TASK DETAILS
Report how many lines of the data below contain "this". Give nothing besides the number.

Dataset entries
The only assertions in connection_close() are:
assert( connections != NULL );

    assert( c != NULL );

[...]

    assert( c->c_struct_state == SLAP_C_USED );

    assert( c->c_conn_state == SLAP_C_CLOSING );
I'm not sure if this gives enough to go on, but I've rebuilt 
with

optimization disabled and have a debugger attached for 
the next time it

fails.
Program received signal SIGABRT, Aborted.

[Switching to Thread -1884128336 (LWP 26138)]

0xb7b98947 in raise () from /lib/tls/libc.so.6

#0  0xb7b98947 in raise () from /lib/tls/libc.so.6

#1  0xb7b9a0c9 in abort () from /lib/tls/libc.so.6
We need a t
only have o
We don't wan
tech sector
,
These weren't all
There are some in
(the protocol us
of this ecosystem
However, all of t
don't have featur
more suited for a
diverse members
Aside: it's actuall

EXERCISE RESPONSE
2